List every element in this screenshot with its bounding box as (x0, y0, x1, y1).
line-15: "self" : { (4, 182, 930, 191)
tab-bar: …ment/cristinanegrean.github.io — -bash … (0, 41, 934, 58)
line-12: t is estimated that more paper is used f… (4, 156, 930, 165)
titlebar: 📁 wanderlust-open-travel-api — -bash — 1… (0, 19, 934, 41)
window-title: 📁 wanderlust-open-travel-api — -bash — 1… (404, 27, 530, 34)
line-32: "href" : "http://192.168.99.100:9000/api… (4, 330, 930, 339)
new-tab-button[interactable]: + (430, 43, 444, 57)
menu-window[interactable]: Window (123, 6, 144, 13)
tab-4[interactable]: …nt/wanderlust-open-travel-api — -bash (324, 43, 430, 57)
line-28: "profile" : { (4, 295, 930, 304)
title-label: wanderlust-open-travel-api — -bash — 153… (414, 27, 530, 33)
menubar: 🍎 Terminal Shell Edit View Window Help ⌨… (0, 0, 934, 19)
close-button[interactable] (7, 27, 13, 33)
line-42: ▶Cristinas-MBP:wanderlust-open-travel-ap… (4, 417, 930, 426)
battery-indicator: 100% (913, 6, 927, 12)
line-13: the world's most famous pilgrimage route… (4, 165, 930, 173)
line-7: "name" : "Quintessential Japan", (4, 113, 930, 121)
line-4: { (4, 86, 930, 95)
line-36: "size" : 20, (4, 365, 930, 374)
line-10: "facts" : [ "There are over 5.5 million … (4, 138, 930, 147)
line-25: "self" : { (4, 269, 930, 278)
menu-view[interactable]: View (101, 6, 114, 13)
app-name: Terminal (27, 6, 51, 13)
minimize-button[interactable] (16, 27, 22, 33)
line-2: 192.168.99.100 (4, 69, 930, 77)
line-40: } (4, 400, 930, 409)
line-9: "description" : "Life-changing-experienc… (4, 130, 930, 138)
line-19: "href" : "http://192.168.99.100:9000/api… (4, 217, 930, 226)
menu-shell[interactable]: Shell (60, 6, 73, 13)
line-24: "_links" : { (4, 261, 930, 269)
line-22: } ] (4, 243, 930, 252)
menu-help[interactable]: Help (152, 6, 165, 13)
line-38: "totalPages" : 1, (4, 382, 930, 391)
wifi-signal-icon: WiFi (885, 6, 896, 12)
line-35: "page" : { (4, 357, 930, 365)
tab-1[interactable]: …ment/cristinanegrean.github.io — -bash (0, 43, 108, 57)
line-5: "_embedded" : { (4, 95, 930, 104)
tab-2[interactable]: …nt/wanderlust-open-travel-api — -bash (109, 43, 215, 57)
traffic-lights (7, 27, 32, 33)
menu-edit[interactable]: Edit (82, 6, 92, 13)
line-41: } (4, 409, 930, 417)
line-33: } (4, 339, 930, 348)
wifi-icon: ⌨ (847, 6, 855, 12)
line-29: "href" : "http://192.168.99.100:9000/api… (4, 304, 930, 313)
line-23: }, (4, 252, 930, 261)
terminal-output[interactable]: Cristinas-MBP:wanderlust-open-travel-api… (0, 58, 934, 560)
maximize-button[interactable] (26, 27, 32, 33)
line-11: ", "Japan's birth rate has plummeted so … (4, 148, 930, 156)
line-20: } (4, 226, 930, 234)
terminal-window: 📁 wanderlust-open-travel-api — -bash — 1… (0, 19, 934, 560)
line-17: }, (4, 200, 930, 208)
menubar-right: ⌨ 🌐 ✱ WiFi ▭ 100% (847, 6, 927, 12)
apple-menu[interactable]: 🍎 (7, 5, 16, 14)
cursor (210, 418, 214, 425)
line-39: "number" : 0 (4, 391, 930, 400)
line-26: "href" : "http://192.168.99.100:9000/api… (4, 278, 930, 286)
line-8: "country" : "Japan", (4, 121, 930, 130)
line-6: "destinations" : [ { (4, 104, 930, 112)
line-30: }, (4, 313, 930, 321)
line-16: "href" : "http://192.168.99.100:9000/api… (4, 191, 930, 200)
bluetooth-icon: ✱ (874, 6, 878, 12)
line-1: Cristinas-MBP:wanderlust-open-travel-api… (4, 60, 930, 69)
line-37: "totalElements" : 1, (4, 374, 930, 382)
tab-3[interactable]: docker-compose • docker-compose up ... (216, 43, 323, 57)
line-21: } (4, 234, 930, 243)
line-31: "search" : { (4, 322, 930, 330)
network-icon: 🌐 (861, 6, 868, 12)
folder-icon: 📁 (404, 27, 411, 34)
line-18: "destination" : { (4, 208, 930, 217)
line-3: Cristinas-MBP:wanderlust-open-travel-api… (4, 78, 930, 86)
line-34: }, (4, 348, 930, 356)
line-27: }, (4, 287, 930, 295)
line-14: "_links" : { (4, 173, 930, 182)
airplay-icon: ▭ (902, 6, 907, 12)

════════════════════

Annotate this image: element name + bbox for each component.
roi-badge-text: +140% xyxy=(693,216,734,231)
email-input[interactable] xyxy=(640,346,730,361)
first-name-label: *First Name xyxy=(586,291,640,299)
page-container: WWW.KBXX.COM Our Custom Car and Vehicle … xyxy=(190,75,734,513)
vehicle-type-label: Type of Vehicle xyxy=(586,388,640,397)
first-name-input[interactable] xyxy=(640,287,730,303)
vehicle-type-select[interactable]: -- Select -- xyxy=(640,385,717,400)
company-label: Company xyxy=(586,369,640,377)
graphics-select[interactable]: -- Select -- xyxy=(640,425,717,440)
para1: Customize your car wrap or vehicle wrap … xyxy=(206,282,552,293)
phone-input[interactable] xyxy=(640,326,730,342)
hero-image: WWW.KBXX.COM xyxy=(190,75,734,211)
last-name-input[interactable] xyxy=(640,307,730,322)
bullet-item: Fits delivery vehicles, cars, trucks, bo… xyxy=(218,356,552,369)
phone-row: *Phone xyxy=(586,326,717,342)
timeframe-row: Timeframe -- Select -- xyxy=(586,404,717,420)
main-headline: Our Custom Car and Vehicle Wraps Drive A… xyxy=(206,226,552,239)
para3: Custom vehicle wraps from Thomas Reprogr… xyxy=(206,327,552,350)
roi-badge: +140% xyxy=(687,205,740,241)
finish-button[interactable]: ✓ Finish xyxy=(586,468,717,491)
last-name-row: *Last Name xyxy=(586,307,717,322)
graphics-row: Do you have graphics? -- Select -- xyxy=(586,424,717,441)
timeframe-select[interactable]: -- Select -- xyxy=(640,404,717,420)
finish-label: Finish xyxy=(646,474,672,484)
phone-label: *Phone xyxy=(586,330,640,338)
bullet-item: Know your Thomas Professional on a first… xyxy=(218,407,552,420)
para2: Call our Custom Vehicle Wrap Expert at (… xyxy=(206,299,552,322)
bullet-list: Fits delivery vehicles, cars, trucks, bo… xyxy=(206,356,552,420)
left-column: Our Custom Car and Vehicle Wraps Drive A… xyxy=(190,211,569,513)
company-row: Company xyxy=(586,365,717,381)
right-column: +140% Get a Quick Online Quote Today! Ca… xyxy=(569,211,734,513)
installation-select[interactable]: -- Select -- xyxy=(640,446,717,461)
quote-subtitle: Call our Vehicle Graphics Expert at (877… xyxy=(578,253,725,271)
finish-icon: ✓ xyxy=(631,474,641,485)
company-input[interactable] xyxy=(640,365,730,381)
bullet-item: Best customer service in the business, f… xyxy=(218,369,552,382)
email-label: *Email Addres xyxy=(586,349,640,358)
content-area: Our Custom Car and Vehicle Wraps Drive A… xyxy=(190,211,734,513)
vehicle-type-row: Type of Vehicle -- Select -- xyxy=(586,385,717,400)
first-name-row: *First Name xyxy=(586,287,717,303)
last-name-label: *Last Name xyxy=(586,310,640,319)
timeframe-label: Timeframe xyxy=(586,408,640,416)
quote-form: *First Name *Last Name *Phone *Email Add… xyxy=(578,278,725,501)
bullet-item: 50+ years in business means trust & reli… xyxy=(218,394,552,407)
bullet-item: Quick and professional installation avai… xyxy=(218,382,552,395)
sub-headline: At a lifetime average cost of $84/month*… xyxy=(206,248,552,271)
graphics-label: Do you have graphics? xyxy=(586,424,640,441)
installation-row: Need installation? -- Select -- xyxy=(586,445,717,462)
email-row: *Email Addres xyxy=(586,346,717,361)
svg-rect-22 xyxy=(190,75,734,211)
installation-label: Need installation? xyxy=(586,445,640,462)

════════════════════

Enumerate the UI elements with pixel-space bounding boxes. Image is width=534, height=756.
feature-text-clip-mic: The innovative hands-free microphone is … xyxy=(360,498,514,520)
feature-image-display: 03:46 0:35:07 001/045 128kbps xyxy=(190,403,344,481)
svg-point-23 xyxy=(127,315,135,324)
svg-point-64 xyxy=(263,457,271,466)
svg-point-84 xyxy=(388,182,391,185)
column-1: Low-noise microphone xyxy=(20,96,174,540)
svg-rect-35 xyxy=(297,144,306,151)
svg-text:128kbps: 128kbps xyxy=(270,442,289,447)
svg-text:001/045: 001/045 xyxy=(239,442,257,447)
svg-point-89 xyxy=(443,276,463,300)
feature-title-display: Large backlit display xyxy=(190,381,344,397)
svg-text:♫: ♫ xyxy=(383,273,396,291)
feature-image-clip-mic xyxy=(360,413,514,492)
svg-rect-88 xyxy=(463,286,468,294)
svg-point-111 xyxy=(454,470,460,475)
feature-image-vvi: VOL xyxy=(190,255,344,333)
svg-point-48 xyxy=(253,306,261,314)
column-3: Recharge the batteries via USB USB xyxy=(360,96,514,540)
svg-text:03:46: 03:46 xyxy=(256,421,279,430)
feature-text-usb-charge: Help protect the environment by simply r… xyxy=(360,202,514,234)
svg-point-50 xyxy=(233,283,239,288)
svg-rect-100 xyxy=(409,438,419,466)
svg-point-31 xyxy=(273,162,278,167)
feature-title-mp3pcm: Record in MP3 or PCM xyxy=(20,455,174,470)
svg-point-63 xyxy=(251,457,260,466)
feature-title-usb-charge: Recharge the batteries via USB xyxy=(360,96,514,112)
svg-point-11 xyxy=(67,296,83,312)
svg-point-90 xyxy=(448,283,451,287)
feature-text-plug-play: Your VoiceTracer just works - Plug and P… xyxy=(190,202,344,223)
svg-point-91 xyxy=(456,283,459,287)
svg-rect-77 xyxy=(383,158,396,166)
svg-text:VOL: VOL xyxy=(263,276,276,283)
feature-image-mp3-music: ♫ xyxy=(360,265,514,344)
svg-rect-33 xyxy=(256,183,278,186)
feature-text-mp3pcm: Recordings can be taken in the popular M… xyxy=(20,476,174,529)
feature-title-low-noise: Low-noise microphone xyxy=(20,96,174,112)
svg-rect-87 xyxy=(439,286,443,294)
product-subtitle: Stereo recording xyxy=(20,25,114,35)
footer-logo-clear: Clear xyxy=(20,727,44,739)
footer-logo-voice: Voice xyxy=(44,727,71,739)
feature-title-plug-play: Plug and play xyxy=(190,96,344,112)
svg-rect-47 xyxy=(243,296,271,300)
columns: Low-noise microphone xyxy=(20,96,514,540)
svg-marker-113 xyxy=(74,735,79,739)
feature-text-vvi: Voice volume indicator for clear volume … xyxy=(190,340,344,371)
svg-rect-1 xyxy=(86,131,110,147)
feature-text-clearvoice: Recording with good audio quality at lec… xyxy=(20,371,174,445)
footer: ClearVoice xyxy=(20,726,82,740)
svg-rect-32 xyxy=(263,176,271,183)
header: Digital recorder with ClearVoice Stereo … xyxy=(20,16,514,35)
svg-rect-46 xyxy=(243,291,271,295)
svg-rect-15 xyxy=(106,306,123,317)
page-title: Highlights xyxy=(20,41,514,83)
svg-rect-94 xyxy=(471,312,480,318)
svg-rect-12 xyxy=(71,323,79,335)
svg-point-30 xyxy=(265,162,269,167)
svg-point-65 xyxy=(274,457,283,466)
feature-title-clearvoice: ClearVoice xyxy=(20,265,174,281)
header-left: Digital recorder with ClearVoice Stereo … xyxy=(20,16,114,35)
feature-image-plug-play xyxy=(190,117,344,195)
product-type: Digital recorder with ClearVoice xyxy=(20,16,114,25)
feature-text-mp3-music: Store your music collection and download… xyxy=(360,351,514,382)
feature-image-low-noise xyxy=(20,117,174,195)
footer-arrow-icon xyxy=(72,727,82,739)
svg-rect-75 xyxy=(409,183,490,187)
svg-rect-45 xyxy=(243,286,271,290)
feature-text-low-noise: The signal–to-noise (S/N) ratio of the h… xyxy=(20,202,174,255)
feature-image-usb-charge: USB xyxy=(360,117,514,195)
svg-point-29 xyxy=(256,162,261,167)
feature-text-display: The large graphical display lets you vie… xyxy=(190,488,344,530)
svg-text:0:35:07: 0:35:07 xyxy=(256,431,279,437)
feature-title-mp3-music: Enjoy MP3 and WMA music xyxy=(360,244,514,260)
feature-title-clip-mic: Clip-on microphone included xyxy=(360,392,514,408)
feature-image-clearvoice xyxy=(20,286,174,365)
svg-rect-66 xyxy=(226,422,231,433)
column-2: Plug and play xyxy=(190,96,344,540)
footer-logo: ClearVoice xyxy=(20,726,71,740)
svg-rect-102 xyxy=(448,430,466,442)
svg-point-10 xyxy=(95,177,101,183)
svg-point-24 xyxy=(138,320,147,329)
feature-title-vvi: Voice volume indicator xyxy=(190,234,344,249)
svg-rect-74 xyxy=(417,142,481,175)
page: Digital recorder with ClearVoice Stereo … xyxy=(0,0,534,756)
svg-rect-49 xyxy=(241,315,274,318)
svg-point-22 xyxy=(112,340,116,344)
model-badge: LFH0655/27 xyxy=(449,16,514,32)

════════════════════

§ **GOAL OF THE EXERCISE**
For every line above that holds the word "KBXX", report the whole line.

§ **SOLVED EXERCISE**
page-container: WWW.KBXX.COM Our Custom Car and Vehicle … xyxy=(190,75,734,513)
hero-image: WWW.KBXX.COM xyxy=(190,75,734,211)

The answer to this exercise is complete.